Khamr: The Makings of a Waterslams is Khan’s first book. In it he tells the sometimes harrowing story of growing up in a Coloured community in the Cape, living under a cloak of fear within his own family and their struggles with alcohol, and stepping into his own identity.
The book takes its name from a derogatory term used to describe Muslims who imbibe alcohol: Waterslams. Khamr refers to intoxicants, which are forbidden in Islam.
“In popular Coloured discourse, the figure of the Waterslams presents a complex interrelationship between respectability, religious superiority, prejudicial solidarity, power and shame. For many of us, image is all we have,” Khan writes.
The atmosphere in Khan’s home as he grew up was tense, uncertain, punctuated by raucous parties hosted by his parents. Added to that, there was an expectation for him – and other young people from his community – to succeed, to pull themselves out of their community, to better themselves.
Khan describes these young people as “insurance policies”, burdened with the responsibility of “lifting them out of hardship.”
Coloured communities have a complicated relationship with queerness
Khan was outed to his mother, which led to a humiliating confrontation with him in the early hours of the morning. This was followed by a difficult conversation with his father the next morning. The disdain with which he was met could be seen as a reflection of the awkward relationship his community seemed to have with queerness.
“I think queerphobia is a common feature of colonised societies and my community was no different,” says Khan.

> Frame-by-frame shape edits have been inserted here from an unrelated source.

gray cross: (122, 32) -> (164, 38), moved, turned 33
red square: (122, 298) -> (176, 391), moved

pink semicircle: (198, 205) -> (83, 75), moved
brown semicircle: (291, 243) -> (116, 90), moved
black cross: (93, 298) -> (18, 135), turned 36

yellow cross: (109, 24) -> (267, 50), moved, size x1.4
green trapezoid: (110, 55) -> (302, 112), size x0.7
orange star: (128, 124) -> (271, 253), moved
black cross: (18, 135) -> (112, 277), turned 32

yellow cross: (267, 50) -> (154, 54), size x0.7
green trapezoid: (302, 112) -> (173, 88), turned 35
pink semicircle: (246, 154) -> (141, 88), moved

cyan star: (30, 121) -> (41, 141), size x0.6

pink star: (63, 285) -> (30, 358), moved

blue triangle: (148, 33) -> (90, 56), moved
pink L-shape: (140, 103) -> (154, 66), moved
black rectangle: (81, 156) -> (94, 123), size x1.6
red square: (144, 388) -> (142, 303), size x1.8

“I have always received the message that queerness is undesirable and unacceptable, however, Coloured communities have a complicated relationship with queerness. It is both stigmatised and valourised at the same time. Queer people can hold very important and visible positions in the community but hold little social power and are routinely policed through queerphobia,” he notes.
The book takes the reader from Khan’s childhood, travels through the rooms of his home, at time filled with violence, and into a space deep within Khan himself in which he embraces peace, acceptance and a new wisdom birthed from his life experiences.

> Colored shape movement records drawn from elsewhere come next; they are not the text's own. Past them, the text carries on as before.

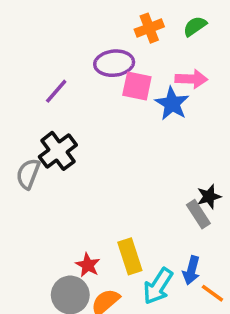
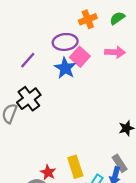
pink square: (137, 86) -> (80, 57), turned 30
blue star: (172, 104) -> (65, 68), moved
gray rectangle: (198, 214) -> (120, 163), moved

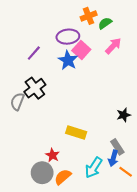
green semicircle: (117, 18) -> (105, 23), moved
pink arrow: (115, 52) -> (113, 46), turned -48
yellow rectangle: (75, 167) -> (76, 132), moved, turned -54

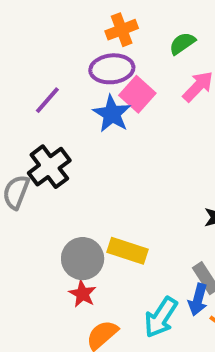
orange cross: (89, 16) -> (122, 30), moved
gray circle: (42, 173) -> (83, 259), moved

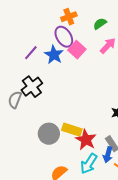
purple ellipse: (112, 69) -> (64, 37), turned 65
blue star: (112, 114) -> (54, 55), moved
red star: (83, 294) -> (86, 140), moved, size x1.5

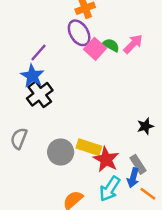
green semicircle: (100, 24) -> (111, 45), moved, turned 64
blue star: (54, 55) -> (32, 76), moved
gray semicircle: (15, 100) -> (19, 138), moved

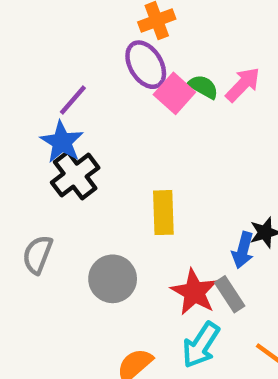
yellow rectangle: (89, 147) -> (163, 213), moved, turned 70
gray rectangle: (138, 164) -> (230, 294), moved
blue arrow: (133, 178) -> (243, 250), moved

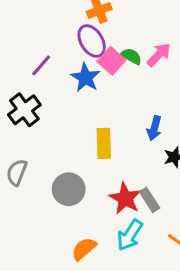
blue star: (62, 142) -> (85, 78), moved
black cross: (75, 175) -> (24, 110), moved
blue arrow: (243, 250) -> (154, 128), moved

We deserve every chance to be remembered
“I have written a story of my own experiences and taken the time to write it in a way that humanises those who caused me harm,” Khan says, “That is the best I could do for myself and the story, which is the important thing.”
Khamr: The Makings of a Waterslams is worth reading for both its insights and the sheer poetry of Khan’s writing style, which grabs the reader and fully immerses them in Khan’s world. In Khan’s Note to the Reader, he says: “We deserve every chance to be remembered.”
Khan and his magnificent writing style will be remembered, indeed.